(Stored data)
=-=-=

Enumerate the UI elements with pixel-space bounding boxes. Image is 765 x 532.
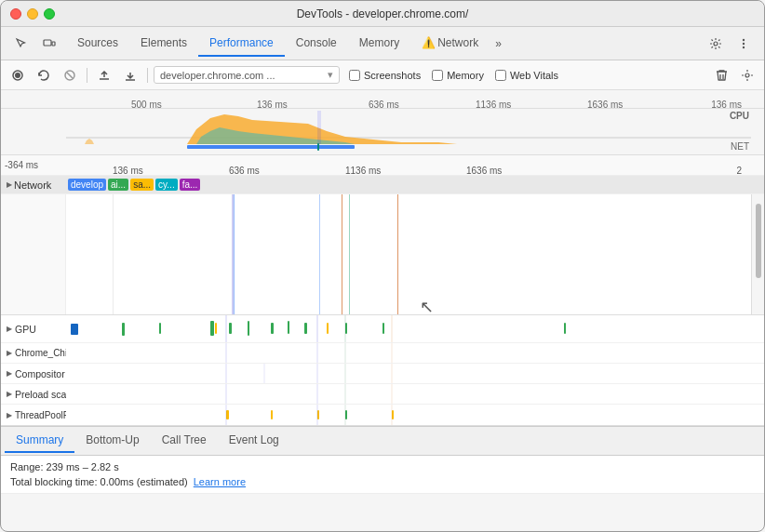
- compositor-label-text: Compositor: [15, 368, 65, 379]
- memory-checkbox[interactable]: [432, 70, 443, 81]
- svg-point-3: [743, 38, 745, 40]
- compositor-label[interactable]: ▶ Compositor: [1, 368, 66, 379]
- bottom-info-panel: Range: 239 ms – 2.82 s Total blocking ti…: [1, 456, 764, 494]
- tab-console[interactable]: Console: [285, 31, 348, 57]
- tab-performance[interactable]: Performance: [198, 31, 285, 57]
- cursor-icon: ↖: [420, 297, 434, 315]
- childio-expand-arrow: ▶: [7, 349, 12, 357]
- network-label-text: Network: [14, 180, 51, 191]
- reload-record-button[interactable]: [33, 64, 55, 86]
- webvitals-checkbox-label[interactable]: Web Vitals: [495, 70, 558, 81]
- gpu-timeline: [66, 315, 764, 342]
- clear-button[interactable]: [59, 64, 81, 86]
- tab-bottom-up[interactable]: Bottom-Up: [74, 429, 150, 453]
- net-item-4: fa...: [180, 179, 201, 191]
- preload-expand-arrow: ▶: [7, 390, 12, 398]
- thread-row-gpu: ▶ GPU: [1, 315, 764, 343]
- checkbox-group: Screenshots Memory Web Vitals: [349, 70, 558, 81]
- thread-row-compositor: ▶ Compositor: [1, 364, 764, 384]
- cpu-net-area: CPU NET: [1, 109, 764, 155]
- tab-network[interactable]: ⚠️Network: [410, 31, 490, 57]
- ruler-mark-3: 636 ms: [369, 100, 399, 110]
- traffic-lights: [10, 8, 55, 20]
- tab-summary[interactable]: Summary: [5, 429, 74, 453]
- upload-button[interactable]: [93, 64, 115, 86]
- maximize-button[interactable]: [44, 8, 55, 20]
- toolbar-settings-button[interactable]: [736, 64, 758, 86]
- tab-sources[interactable]: Sources: [66, 31, 129, 57]
- vgrid-orange-1: [342, 194, 342, 314]
- gpu-label[interactable]: ▶ GPU: [1, 324, 66, 335]
- settings-button[interactable]: [703, 31, 729, 57]
- title-bar: DevTools - developer.chrome.com/: [1, 1, 764, 27]
- clear-profile-button[interactable]: [710, 64, 732, 86]
- tab-event-log[interactable]: Event Log: [218, 429, 290, 453]
- tab-memory[interactable]: Memory: [348, 31, 410, 57]
- close-button[interactable]: [10, 8, 21, 20]
- thread-row-preload: ▶ Preload scanner: [1, 384, 764, 405]
- vgrid-green: [349, 194, 350, 314]
- preload-timeline: [66, 384, 764, 404]
- toolbar-separator-2: [147, 68, 148, 83]
- svg-rect-30: [71, 324, 78, 335]
- svg-rect-25: [288, 321, 289, 334]
- thread-row-threadpool: ▶ ThreadPoolForegroundWorker: [1, 405, 764, 425]
- network-track-label[interactable]: ▶ Network: [1, 180, 66, 191]
- toolbar-right: [710, 64, 758, 86]
- webvitals-checkbox[interactable]: [495, 70, 506, 81]
- svg-point-7: [15, 73, 20, 78]
- more-options-button[interactable]: [731, 31, 757, 57]
- device-toggle-button[interactable]: [36, 31, 62, 57]
- childio-label[interactable]: ▶ Chrome_ChildIOThread: [1, 348, 66, 358]
- net-chart: NET: [66, 141, 751, 151]
- record-button[interactable]: [7, 64, 29, 86]
- toolbar-separator-1: [87, 68, 87, 83]
- screenshots-label: Screenshots: [364, 70, 421, 81]
- network-track-row: ▶ Network develop ai... sa... cy... fa..…: [1, 176, 764, 194]
- svg-rect-26: [304, 323, 307, 334]
- childio-timeline: [66, 343, 764, 363]
- preload-label[interactable]: ▶ Preload scanner: [1, 389, 66, 400]
- minimize-button[interactable]: [27, 8, 38, 20]
- childio-label-text: Chrome_ChildIOThread: [15, 348, 66, 358]
- vgrid-orange-2: [397, 194, 398, 314]
- url-text: developer.chrome.com ...: [160, 70, 324, 81]
- learn-more-link[interactable]: Learn more: [194, 476, 246, 487]
- webvitals-label: Web Vitals: [510, 70, 558, 81]
- svg-rect-24: [271, 323, 274, 334]
- inspect-element-button[interactable]: [8, 31, 34, 57]
- screenshots-checkbox-label[interactable]: Screenshots: [349, 70, 421, 81]
- screenshots-checkbox[interactable]: [349, 70, 360, 81]
- tab-elements[interactable]: Elements: [129, 31, 198, 57]
- net-item-1: ai...: [108, 179, 128, 191]
- bottom-tab-bar: Summary Bottom-Up Call Tree Event Log: [1, 426, 764, 456]
- url-dropdown-icon[interactable]: ▾: [328, 69, 333, 81]
- vgrid-1: [113, 194, 114, 314]
- gpu-label-text: GPU: [15, 324, 36, 335]
- download-button[interactable]: [119, 64, 141, 86]
- scrollbar-thumb[interactable]: [756, 204, 761, 278]
- threadpool-timeline: [66, 405, 764, 425]
- url-filter-bar[interactable]: developer.chrome.com ... ▾: [154, 66, 340, 84]
- svg-rect-17: [317, 143, 319, 151]
- memory-checkbox-label[interactable]: Memory: [432, 70, 484, 81]
- compositor-expand-arrow: ▶: [7, 369, 12, 378]
- time-mark-5: 2: [736, 166, 742, 176]
- svg-rect-31: [564, 323, 566, 334]
- net-item-3: cy...: [155, 179, 178, 191]
- tab-bar-left-icons: [5, 31, 66, 57]
- threadpool-label[interactable]: ▶ ThreadPoolForegroundWorker: [1, 410, 66, 420]
- svg-point-4: [743, 42, 745, 44]
- tab-call-tree[interactable]: Call Tree: [151, 429, 218, 453]
- time-mark-1: 136 ms: [113, 166, 143, 176]
- time-axis: -364 ms 136 ms 636 ms 1136 ms 1636 ms 2: [1, 155, 764, 176]
- ruler-mark-4: 1136 ms: [476, 100, 511, 110]
- timeline-ruler: 500 ms 136 ms 636 ms 1136 ms 1636 ms 136…: [1, 90, 764, 109]
- scrollbar-right[interactable]: [751, 194, 764, 314]
- svg-point-10: [745, 73, 749, 77]
- svg-point-5: [743, 46, 745, 47]
- gpu-expand-arrow: ▶: [7, 325, 12, 333]
- more-tabs-button[interactable]: »: [490, 33, 507, 54]
- ruler-mark-6: 136 ms: [711, 100, 742, 110]
- range-text: Range: 239 ms – 2.82 s: [10, 461, 119, 472]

=-=-=

# [Problem statement]
Exactly how many lines of the records include "bottom"? Provide the number by itself.

# [Exercise result]
3